And the Messenger (s) said, ‘Had you gone to the people of Oman,
they would not have insulted or beaten you.’ (Muslim, Fada’il
al-Sahaba, 57. See Nawawi’s commentary, XVI, 98: ‘this
indicates praise for them, and their merit.’)
The above hadiths are culled from a
substantial corpus of material which records the Messenger (s.w.s.)
praising neighbouring regions. Again, it is striking that although
Najd was closer than any other, hadiths in praise of it are
completely absent.
This fact is generally known, although
not publicised, by Najdites themselves. In an attempt to
circumvent or neutralise the explicit and implicit Prophetic
condemnation of their province, some refuse to consider that the
territorial hadiths might be in any way worthy of attention, and
focus their comments on the tribal groupings who dwell in Najd.
The best-known tribe of Central Arabia
are the Banu Tamim. There are hadiths which praise virtually all
of the major Arab tribal groups, and to indicate the extent of
this praise a few examples are listed here:
Allah’s Messenger (s) said: ‘O Allah,
bless [the tribe of] Ahmas and its horses and its men
sevenfold.’ (Ibn Hanbal, in Haythami, Majma X, 49.
According to al-Haythami its narrators are all trustworthy.)
Ghalib b. Abjur said: ‘I mentioned Qays
in the presence of Allah’s Messenger (s) and he said, "May
Allah show His mercy to Qays." He was asked, "O
Messenger of God! Are you asking for His mercy for Qays?" and
he replied, "Yes. He followed the religion of our father
Ismail b. Ibrahim, Allah’s Friend. Qays! Salute our Yemen!
Yemen! Salute our Qays! Qays are Allah’s cavalry upon the
earth."’ (Tabarani, declared sahih by al-Haythami,
X, 49.)
Abu Hurayra narrated that Allah’s
Messenger (s) said: ‘How excellent a people are Azd,
sweet-mouthed, honouring their vows, and pure of heart!’ (Ibn
Hanbal via a good (hasan) isnad, according to Haythami, X,
49.)
Anas b. Malik said: ‘If we are not from
Azd, we are not from the human race.’ (Tirmidhi, Manaqib, 72;
confirmed by Mubarakfuri, X, 439 as hasan gharib sahih.)
Abdallah ibn Mas‘ud said: ‘I
witnessed Allah’s Messenger (s.w.s.) praying for this clan of
Nakh‘.’ Or he said: ‘He praised them until I wished that I
was one of them.’ (Ibn Hanbal, with a sound isnad.
Haythami, X, 51.)
On the authority of Abdallah ibn Amr ibn
al-As, who said: ‘I heard Allah’s Messenger (s.w.s.) saying:
"This command [the Caliphate] shall be in Quraysh. No-one
shall oppose them without being cast down on his face by Allah,
for as long as they establish the religion."’ (Bukhari,
Manaqib, 2.)
The hadith which appears to praise Tamim
is hence not exceptional, and can by no stretch of the imagination
be employed to indicate Tamim’s superiority over other tribes.

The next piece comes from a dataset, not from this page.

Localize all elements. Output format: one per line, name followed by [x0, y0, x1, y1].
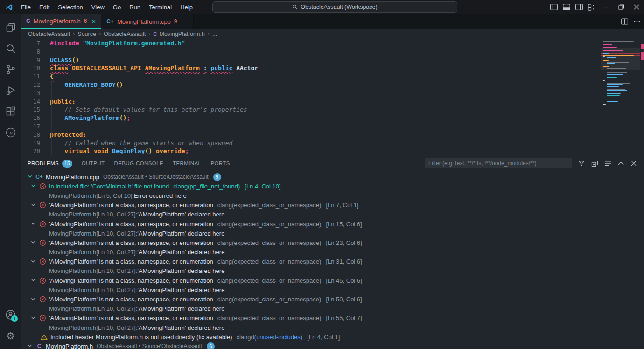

In fact, out of this vast literature on the merits of the tribes,
only one significant account praises Tamim. This runs as follows:
Abu Hurayra said: ‘I have continued to love Banu Tamim after I
heard three things concerning them from Allah’s Messenger (s.w.s.).
"They will be the sternest of my Umma against the Dajjal; one
of them was a captive owned by ‘A’isha, and he said: ‘Free
her, for she is a descendent of Ismail;’ and when their zakat
came, he said: ‘This is the zakat of a people,’ or
‘of my people’."’ (Bukhari, Maghazi, 68.)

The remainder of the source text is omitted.